Unifor denounces EDC loan to Volkswagen

TORONTO, April 24, 2015 /CNW/ - Unifor leaders expressed shock and anger at news that Export Development Canada is lending Volkswagen $526 million to support the expansion of its assembly operations in Mexico.

"It is absolutely incredible that a Canadian government agency is helping to facilitate and accelerate the migration of the continental auto industry to Mexico, and with no guarantees of any Canadian benefit from the loan whatsoever," said Jerry Dias, Unifor National President.

EDC claims the loan will help Canadian parts makers win new business with Volkswagen.  However, there are no requirements that VW buy anything at all from Canadian firms. They are only committed to participating in a "matchmaking" process.  Even if Canadian-based firms did win a contract from Volkswagen, the work would most likely be sourced from parts plants in Mexico (rather than being made in Canada).

"If the Canadian government is really interested in supporting the auto parts sector, then it should focus on winning new investments and creating new jobs right here in Canada," said Dias. 

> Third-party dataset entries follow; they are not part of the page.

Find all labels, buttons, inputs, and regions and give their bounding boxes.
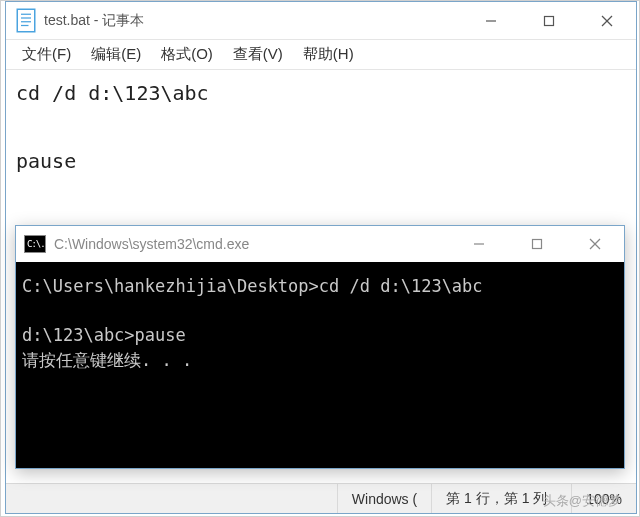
menu-help[interactable]: 帮助(H) — [293, 41, 364, 68]
minimize-button[interactable] — [462, 2, 520, 39]
cmd-line: 请按任意键继续. . . — [22, 350, 192, 370]
close-button[interactable] — [566, 226, 624, 262]
menu-file[interactable]: 文件(F) — [12, 41, 81, 68]
cmd-line: C:\Users\hankezhijia\Desktop>cd /d d:\12… — [22, 276, 483, 296]
menu-format[interactable]: 格式(O) — [151, 41, 223, 68]
cmd-window: C:\. C:\Windows\system32\cmd.exe C:\User… — [15, 225, 625, 469]
maximize-button[interactable] — [508, 226, 566, 262]
minimize-button[interactable] — [450, 226, 508, 262]
status-platform: Windows ( — [337, 484, 431, 513]
notepad-window-controls — [462, 2, 636, 39]
svg-rect-10 — [533, 240, 542, 249]
notepad-title: test.bat - 记事本 — [44, 12, 462, 30]
cmd-title: C:\Windows\system32\cmd.exe — [54, 236, 450, 252]
svg-rect-0 — [17, 9, 35, 32]
status-zoom: 100% — [571, 484, 636, 513]
cmd-output[interactable]: C:\Users\hankezhijia\Desktop>cd /d d:\12… — [16, 262, 624, 468]
notepad-titlebar[interactable]: test.bat - 记事本 — [6, 2, 636, 40]
notepad-menubar: 文件(F) 编辑(E) 格式(O) 查看(V) 帮助(H) — [6, 40, 636, 70]
menu-edit[interactable]: 编辑(E) — [81, 41, 151, 68]
close-button[interactable] — [578, 2, 636, 39]
notepad-icon — [16, 11, 36, 31]
notepad-statusbar: Windows ( 第 1 行，第 1 列 100% — [6, 483, 636, 513]
menu-view[interactable]: 查看(V) — [223, 41, 293, 68]
cmd-window-controls — [450, 226, 624, 262]
cmd-titlebar[interactable]: C:\. C:\Windows\system32\cmd.exe — [16, 226, 624, 262]
status-cursor-position: 第 1 行，第 1 列 — [431, 484, 571, 513]
cmd-line: d:\123\abc>pause — [22, 325, 186, 345]
maximize-button[interactable] — [520, 2, 578, 39]
cmd-icon: C:\. — [24, 235, 46, 253]
svg-rect-6 — [545, 16, 554, 25]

"It is painfully ironic that we recently lost out on a lucrative engine investment in Windsor by Ford, largely because of inadequate government support.  Yet we can somehow find $526 million to help a foreign firm invest in Mexico.  Our members are beside themselves with anger."

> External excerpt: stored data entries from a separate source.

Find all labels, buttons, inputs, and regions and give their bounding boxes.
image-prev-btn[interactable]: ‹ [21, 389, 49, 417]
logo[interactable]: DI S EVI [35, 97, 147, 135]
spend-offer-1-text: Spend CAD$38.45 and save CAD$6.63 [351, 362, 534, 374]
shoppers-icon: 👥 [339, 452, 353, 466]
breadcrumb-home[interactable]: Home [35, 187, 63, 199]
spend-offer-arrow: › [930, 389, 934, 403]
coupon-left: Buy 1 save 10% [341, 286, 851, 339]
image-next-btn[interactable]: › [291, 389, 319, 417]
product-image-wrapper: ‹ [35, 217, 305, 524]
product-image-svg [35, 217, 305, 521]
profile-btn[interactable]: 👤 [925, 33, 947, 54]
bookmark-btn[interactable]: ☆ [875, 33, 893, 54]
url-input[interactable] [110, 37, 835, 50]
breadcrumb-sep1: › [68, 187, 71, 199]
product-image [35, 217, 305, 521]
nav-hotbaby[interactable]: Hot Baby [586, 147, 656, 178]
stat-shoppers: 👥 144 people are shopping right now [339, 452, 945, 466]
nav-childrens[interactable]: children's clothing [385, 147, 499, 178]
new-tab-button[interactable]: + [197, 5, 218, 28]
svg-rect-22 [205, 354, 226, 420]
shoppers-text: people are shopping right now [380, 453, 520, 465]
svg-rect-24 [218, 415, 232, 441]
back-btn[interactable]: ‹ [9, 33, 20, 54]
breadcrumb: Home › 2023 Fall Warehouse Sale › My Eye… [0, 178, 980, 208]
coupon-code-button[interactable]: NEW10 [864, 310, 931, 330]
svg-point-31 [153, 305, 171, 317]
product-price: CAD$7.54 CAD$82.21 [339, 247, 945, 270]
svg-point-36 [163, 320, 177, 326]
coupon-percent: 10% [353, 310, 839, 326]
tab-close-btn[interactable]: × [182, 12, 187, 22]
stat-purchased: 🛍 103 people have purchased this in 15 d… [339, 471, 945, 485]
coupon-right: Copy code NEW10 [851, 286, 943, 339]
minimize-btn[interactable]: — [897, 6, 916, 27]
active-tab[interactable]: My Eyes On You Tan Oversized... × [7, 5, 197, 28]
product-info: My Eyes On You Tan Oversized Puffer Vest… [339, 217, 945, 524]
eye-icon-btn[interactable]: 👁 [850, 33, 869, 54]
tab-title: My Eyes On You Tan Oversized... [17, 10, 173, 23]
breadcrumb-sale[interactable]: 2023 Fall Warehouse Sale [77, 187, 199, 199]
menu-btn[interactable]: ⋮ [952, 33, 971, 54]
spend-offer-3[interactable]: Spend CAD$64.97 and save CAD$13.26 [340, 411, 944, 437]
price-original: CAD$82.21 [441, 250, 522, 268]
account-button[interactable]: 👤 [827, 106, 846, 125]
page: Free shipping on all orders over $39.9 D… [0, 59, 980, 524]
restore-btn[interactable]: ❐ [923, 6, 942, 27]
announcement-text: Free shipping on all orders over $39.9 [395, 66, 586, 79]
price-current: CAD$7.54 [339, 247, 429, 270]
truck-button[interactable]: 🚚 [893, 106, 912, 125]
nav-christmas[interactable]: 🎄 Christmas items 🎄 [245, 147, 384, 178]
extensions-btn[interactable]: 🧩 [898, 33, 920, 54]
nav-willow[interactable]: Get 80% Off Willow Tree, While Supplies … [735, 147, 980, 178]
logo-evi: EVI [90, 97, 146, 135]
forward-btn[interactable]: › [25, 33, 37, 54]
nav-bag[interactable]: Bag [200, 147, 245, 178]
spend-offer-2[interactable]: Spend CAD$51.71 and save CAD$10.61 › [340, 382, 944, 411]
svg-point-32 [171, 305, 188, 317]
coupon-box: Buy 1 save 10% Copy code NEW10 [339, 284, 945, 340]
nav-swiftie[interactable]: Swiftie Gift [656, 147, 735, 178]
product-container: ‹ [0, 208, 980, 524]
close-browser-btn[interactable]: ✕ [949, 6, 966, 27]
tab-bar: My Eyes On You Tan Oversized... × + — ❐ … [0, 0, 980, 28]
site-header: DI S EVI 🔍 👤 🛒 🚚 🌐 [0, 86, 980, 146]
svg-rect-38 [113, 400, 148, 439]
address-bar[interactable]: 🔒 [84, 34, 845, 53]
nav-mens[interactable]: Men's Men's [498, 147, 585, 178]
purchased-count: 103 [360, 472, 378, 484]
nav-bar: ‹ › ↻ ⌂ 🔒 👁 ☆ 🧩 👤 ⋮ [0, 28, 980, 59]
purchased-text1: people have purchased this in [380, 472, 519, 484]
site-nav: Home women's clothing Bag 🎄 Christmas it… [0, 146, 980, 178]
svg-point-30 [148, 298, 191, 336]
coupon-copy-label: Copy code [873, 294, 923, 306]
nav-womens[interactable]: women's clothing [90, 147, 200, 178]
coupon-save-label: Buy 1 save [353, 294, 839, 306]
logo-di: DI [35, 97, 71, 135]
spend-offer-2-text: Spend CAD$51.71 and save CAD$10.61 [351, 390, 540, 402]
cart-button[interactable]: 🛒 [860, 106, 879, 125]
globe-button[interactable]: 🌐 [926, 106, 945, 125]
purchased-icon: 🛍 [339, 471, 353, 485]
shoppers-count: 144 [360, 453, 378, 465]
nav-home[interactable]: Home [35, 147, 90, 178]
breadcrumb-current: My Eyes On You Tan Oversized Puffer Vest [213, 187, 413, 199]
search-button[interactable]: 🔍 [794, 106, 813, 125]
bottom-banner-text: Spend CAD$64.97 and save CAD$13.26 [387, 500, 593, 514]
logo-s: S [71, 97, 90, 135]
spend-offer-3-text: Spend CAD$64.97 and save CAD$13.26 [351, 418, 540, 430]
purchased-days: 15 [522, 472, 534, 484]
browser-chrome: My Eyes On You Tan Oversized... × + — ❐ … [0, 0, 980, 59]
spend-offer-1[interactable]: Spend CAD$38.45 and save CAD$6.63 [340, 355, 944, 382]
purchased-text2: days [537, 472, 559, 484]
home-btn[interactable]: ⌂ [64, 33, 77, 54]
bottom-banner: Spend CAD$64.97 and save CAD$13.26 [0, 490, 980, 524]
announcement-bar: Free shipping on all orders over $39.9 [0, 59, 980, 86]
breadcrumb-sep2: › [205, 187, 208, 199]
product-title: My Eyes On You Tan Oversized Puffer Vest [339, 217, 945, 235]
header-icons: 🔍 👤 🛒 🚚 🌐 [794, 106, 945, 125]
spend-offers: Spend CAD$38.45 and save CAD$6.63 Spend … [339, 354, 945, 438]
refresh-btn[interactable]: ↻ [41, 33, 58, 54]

"Export Development Canada could play a crucial role attracting and supporting automotive investments right here in Canada," Dias said, noting EDC's valuable role during the 2009 restructuring of General Motors and Chrysler.  "But actions like this suggest that EDC has truly lost its way." 

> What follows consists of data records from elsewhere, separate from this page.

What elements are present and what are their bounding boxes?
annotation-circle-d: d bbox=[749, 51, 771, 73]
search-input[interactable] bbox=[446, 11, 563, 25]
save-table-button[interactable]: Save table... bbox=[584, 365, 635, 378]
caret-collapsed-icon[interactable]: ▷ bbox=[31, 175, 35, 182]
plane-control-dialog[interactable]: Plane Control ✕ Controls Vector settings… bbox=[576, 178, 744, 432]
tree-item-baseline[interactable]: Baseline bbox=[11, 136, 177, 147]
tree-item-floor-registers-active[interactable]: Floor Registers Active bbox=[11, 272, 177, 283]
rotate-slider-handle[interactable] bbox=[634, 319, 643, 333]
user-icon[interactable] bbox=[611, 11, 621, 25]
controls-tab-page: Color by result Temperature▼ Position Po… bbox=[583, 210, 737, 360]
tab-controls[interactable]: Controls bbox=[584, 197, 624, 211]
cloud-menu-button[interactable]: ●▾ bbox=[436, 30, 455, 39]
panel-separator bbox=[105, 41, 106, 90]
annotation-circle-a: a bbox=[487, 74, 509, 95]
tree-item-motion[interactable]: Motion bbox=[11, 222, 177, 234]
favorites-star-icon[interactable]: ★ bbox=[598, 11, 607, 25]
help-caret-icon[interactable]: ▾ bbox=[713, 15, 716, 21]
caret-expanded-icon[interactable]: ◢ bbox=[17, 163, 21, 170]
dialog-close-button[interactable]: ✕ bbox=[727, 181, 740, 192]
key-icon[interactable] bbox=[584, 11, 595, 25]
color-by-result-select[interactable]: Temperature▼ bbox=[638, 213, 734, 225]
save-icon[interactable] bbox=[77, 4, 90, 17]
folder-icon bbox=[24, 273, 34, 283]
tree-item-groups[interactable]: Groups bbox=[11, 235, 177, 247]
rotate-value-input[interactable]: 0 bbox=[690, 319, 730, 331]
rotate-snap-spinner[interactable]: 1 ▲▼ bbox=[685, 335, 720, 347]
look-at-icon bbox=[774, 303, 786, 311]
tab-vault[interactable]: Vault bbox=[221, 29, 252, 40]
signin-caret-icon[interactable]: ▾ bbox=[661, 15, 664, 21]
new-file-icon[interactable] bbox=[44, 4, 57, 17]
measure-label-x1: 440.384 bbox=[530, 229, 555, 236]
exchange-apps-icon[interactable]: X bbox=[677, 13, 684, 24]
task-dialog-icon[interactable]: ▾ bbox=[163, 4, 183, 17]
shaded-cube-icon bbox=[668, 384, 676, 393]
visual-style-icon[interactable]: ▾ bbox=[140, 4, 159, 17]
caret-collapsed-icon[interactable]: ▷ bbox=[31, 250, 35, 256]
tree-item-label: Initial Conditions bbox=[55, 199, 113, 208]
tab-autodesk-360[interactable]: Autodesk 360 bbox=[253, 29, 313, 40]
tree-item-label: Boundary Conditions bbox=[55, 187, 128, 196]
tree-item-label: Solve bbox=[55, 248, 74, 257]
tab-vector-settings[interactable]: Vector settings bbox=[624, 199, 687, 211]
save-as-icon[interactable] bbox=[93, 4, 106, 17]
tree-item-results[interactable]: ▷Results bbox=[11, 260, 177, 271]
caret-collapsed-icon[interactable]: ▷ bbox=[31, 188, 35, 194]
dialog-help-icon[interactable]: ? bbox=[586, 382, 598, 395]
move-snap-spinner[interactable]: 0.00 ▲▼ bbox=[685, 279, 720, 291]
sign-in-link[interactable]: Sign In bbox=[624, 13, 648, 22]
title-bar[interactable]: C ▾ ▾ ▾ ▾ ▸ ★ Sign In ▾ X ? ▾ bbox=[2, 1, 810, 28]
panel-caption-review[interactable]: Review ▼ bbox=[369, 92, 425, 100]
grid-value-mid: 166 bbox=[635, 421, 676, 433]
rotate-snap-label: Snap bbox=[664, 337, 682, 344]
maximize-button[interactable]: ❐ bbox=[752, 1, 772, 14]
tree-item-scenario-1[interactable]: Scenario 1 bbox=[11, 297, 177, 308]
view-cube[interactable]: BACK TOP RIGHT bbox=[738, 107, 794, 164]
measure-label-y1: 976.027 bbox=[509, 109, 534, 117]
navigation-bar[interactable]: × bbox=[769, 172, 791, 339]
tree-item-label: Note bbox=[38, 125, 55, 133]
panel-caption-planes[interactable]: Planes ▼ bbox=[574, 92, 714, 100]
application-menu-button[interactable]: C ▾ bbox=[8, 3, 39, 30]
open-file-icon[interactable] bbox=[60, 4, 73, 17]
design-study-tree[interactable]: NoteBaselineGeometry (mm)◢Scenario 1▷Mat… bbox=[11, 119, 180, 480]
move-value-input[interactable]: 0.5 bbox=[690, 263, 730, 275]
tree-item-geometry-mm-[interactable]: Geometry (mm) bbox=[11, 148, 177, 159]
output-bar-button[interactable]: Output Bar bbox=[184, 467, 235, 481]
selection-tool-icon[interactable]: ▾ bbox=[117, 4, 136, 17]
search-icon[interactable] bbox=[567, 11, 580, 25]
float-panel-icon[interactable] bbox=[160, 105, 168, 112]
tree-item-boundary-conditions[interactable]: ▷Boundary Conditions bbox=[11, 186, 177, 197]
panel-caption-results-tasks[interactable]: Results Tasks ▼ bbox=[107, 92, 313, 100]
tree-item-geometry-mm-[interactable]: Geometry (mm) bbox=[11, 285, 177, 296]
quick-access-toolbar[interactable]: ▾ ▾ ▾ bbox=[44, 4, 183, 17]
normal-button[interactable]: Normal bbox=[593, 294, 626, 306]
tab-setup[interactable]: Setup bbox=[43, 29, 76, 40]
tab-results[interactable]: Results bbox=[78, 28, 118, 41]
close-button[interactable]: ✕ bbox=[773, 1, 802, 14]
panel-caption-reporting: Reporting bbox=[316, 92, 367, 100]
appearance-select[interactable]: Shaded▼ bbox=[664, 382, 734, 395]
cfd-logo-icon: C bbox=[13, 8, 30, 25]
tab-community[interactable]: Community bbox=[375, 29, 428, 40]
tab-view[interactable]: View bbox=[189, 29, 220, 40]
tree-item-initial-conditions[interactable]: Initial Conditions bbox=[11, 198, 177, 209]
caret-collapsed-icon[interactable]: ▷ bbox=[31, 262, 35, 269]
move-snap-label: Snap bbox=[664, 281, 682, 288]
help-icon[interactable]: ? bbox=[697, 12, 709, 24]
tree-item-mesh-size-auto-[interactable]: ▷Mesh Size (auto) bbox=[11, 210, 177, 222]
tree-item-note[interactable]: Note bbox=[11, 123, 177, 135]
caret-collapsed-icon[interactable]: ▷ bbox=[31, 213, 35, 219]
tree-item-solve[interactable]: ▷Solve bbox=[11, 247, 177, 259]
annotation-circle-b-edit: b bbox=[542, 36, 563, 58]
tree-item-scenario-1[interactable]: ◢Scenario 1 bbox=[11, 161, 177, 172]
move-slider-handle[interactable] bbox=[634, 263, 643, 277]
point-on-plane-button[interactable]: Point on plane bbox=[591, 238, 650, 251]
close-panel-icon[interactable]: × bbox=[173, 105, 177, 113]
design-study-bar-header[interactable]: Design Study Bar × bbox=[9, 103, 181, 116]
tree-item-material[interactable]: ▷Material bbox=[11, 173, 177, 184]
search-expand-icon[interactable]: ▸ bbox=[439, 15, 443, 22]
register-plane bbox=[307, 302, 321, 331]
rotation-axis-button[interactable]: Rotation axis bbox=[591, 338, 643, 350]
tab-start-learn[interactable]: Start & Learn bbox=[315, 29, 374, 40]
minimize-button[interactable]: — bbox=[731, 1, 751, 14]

Dias called on Industry Minister James Moore to launch a review of EDC's actions in promoting auto investment in Mexico, and prohibit future loans to support auto investments in other countries.  The Volkswagen deal comes on the heels of similar EDC support to BMW for investments in South Carolina and Mexico, and an EDC initiative this February to help Canadian parts makers open up new plants in Mexico.

Dias stressed that EDC's actions only highlight the incoherence of the federal government's auto industry policy.  "At one moment, the government acknowledges the importance of this industry, and says it wants to help.  But in the next breath, it fully endorses and facilitates the exodus of auto investment from Canada that is destroying the hopes of so many Canadian families." 

Recent federal actions undermining domestic auto investment include a trade deal with Korea (which imports virtually no automotive products from Canada) and the sell-off of shares in General Motors (so that the government could "balance" its 2015-16 budget).

"This decision is just the latest evidence of Prime Minister Harper's failure to provide the strategic leadership required to rebuild and maintain Canada's auto sector," said Dias. "We need the Canadian government to work with the auto industry, labour and municipalities here in Canada to create a meaningful auto strategy. Instead the government seems to have thrown up its hands, and is now actively facilitating the southward migration of Canadian auto jobs ."

Last year Canada sold only $484 million worth of auto parts to Mexico – down 30% since 2001 (despite the rapid expansion of Mexican auto production in that time).  The EDC loan thus represents more value than the whole Canadian parts sector sells to Mexico in a year.  Meanwhile, Canada imported $4.4 billion of auto parts from Mexico in 2014 (and over $6 billion more worth of finished vehicles).  Canada's automotive trade deficit with Mexico last year exceeded $10 billion – the largest bilateral auto deficit in Canadian history.  Unifor estimates that deficit corresponds to the elimination of over 15,000 Canadian auto jobs – or 40% of the 38,000 auto jobs lost since the Harper government was elected.

Unifor is Canada's largest union in the private sector, representing more than 305,000 workers. It was formed Labour Day weekend 2013 when the Canadian Auto Workers and the Communications, Energy and Paperworkers unions merged.